TASK INSTRUCTIONS ▸
Here is the listing. Report each line in it that contains the string "mais".

AVAILABLE DATA ▸
==========
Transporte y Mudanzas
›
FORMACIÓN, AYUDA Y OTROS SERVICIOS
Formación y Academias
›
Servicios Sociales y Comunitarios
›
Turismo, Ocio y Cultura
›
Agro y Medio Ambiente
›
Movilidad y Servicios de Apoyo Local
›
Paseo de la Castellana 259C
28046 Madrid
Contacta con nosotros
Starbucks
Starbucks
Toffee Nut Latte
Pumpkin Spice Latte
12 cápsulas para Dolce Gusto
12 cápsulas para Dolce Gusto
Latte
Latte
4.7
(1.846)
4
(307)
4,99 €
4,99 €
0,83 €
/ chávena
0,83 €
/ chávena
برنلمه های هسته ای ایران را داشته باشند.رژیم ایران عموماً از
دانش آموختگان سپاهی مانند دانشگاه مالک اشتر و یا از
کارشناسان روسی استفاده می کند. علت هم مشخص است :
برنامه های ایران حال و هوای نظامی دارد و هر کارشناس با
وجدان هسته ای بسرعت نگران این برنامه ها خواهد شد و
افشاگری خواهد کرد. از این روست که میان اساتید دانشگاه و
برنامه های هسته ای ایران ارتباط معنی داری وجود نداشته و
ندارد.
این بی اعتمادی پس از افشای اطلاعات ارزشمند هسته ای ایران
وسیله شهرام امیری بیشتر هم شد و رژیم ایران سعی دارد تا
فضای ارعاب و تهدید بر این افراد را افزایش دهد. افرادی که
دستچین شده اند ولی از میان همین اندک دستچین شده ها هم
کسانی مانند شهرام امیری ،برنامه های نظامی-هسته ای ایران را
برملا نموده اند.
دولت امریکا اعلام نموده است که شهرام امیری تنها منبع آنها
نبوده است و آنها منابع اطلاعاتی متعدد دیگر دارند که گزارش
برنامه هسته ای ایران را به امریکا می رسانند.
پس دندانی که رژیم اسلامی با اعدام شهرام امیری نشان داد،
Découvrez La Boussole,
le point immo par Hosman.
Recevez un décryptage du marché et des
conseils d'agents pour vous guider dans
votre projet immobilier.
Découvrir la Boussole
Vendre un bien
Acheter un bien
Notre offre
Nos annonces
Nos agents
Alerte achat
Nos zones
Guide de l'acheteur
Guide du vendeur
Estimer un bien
==========
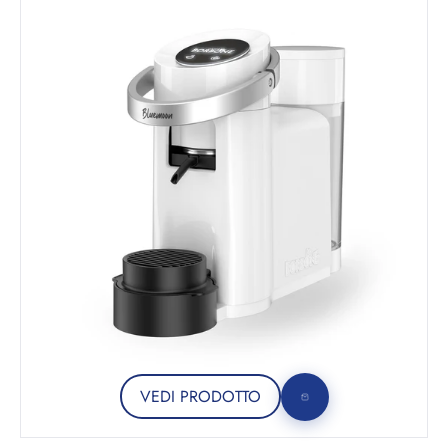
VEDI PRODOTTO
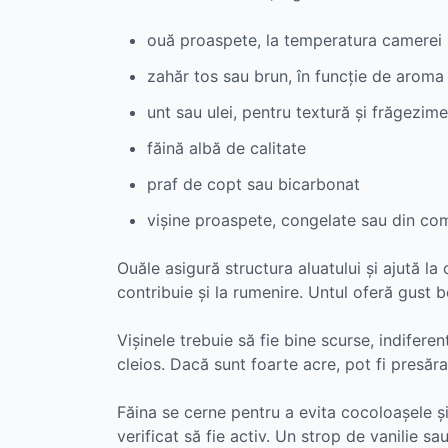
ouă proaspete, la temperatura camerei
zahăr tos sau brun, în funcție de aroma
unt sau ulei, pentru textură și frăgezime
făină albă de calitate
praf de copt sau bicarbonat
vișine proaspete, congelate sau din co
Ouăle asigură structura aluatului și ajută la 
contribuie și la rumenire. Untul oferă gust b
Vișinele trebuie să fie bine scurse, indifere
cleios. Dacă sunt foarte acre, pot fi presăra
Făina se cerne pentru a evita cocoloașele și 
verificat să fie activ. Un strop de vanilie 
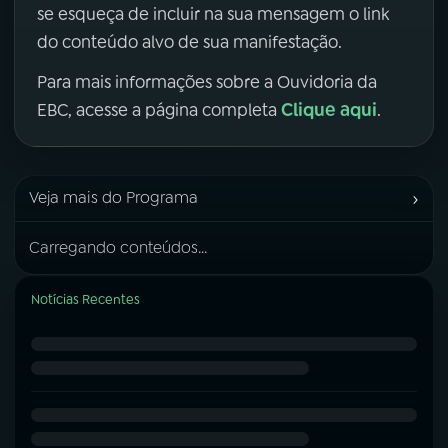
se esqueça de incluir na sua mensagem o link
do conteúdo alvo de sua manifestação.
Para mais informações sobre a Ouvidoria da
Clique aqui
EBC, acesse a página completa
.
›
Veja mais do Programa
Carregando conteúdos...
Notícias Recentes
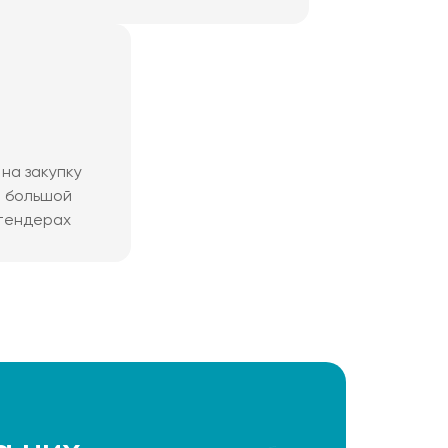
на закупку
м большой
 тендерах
==========
PROBLEM SOLUTION ▸
Para mais informações sobre a Ouvidoria da
Veja mais do Programa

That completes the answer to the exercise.